In our study we found a high prevalence of CAP in the low risk group (0-10) according to Ca Score (67%). This is likely due to the high sensitivity of coronary CTA for plaque detection. Although most of these patients had mild disease, 5.4% showed a significant stenosis and went on coronary stenting.
Calcium scoring has been compared with catheter angiography in several studies, which have reported a very high negative predictive value for significant stenosis (26). Haberl et al. (26) suggested that the absence of coronary calcium is highly predictive of the absence of stenosis, with significant stenosis in <1% of patients with a normal calcium score. Rumberger et al. (27) also found only one significant stenosis on angiography in 65 patients (1.5%) with a normal calcium score. The 5.4% incidence of significant stenosis in our study is higher than those in previous reports.
The true prevalence of subclinical coronary artery disease in the general population is probably unknown, but it is certainly high. Angiographic studies have also documented that acute coronary events are associated with nonstenotic lesions in most cases (28).

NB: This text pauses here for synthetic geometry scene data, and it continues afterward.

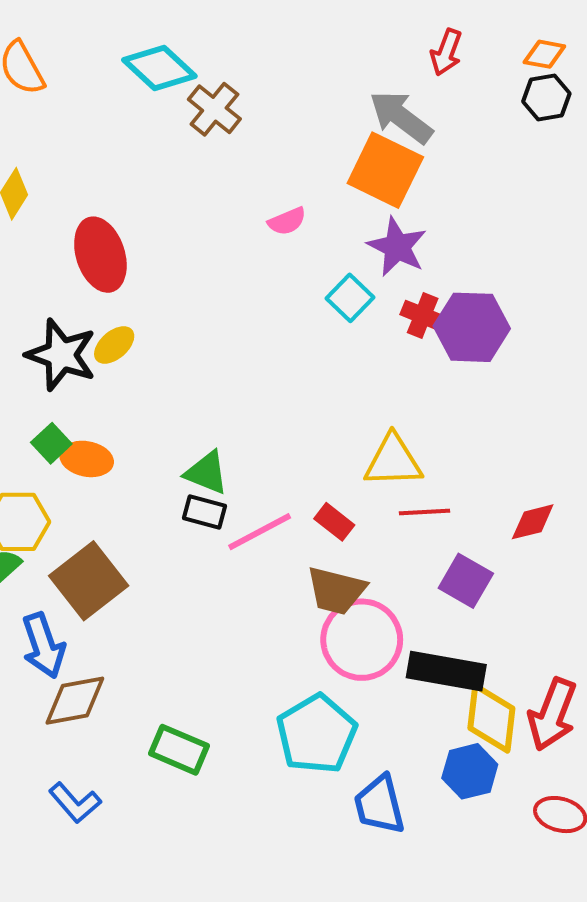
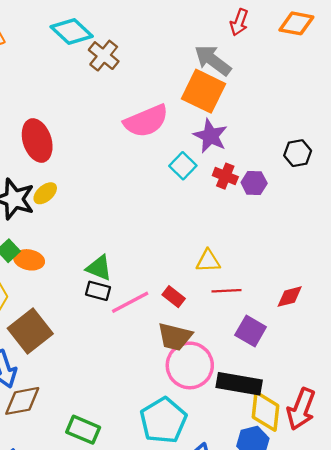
orange diamond: (544, 54) -> (296, 23), size x1.4
black hexagon: (546, 97) -> (298, 153), moved
pink semicircle: (287, 221) -> (146, 121), size x2.0
purple hexagon: (472, 327) -> (254, 183), size x0.6
yellow triangle: (393, 461) -> (208, 261), size x0.7

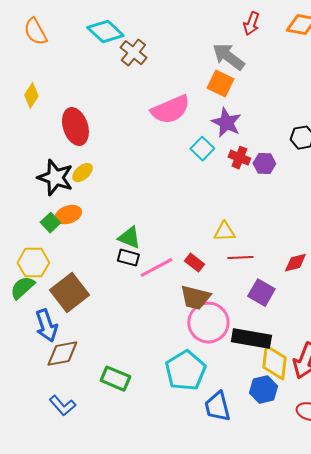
orange square: (204, 91) -> (220, 84), size x0.7
orange ellipse: (29, 260) -> (68, 215), moved, turned -30

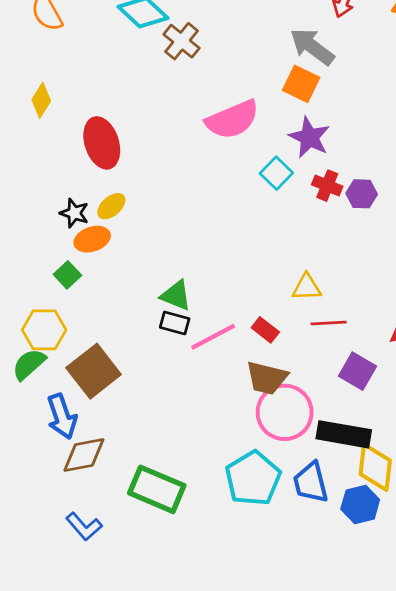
black star: (55, 178) -> (74, 213), size x0.6
orange ellipse: (68, 215) -> (92, 239), moved
green rectangle: (115, 379) -> (157, 489), size x1.4
blue trapezoid: (217, 407) -> (311, 482), moved

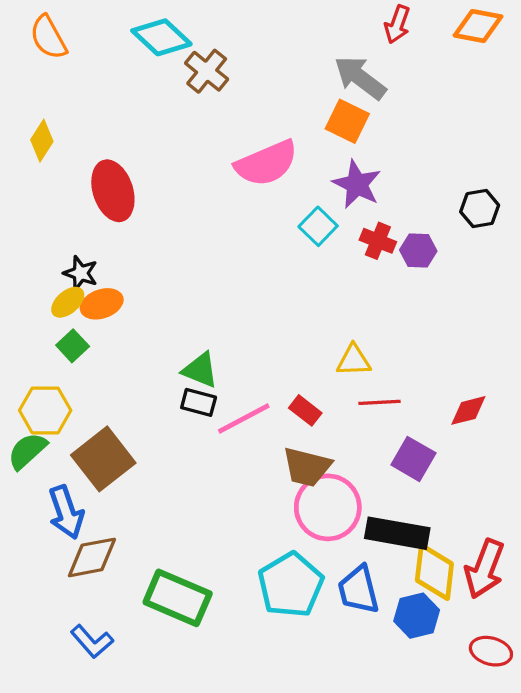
yellow ellipse: (111, 206) -> (68, 302), moved

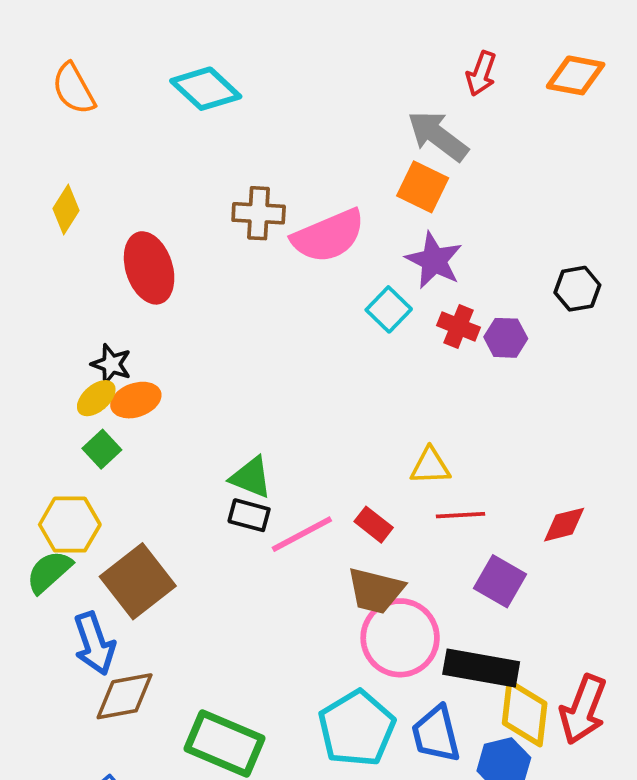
brown cross: (207, 71) -> (259, 213), moved, turned -36

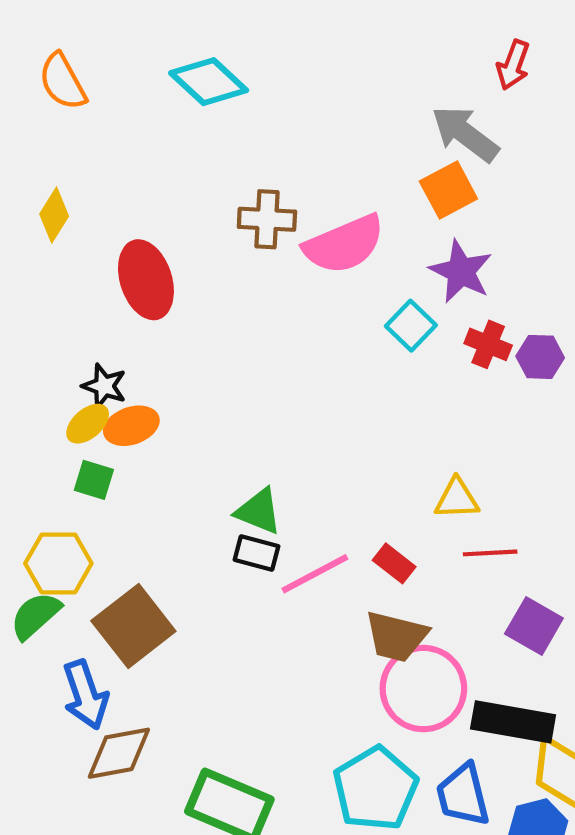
orange square: (423, 187) -> (448, 190), turned 36
green square: (102, 449) -> (94, 480), turned -30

Calcium scoring does add useful information for patient risk stratification, as has been shown in multiple studies. However, in our patient population, the clinical utility of a low calcium score was diminished because of the high false-negative rate. Coronary CTA provides significantly more diagnostic information than the calcium score. In patients with a zero calcium score, coronary CTA was able to identify the large percentage of patients with subclinical disease not detected by unenhanced CT. In patients with a positive calcium score, coronary CTA was able to delineate the presence or absence of stenosis with a high degree of accuracy. Essentially, coronary CTA adds certainty to the evaluation of the coronary arteries, whereas the calcium score generates probabilities.
Furthermore, 29% of the patients with Ca score zero had CAP in CT angiography and three of them resulted with severe stenotic lesions (Fig.1a-c), supporting the theory that a considerable atheroma burden including significant stenosis may be present in patients with no coronary calcification suggested by previous studies (29).
Our study has several limitations. The main limitation is the radiation exposure. The effective dosage of radiation taken by the patient during this examination varies from 6mSv to 15mSv and that is approximately 1.5-3 times higher than the dosage of invasive coronarography. The new technological developments in this direction promise a considerable reduction of the radiation dosage of up to five mSV through different examination phases (prospective method) (30). The potential advantages of CTAC over other invasive or non-invasive diagnostic procedures for coronary artery disease assessment have to be weighed against the potential hazards associated with long-term radiation risk. Another limitation of our study is that the diagnosis of CAP was based only on CTAC, except cases with moderate-severe stenosis which were confirmed by conventional coronary angiography.
In conclusion, despite its limitations, our study demonstrates once more that CT angiography is a reliable, very accurate non-invasive technique for the diagnosis of early CAD, especially in the low-intermediate risk patients compared to the traditional evaluation schemes and Ca score. Although the calcium score does add prognostic value to standard risk factors and serum markers, imaging the vessel wall directly may be helpful to identify CAP and guide therapy.
Conflict of interest: None declared.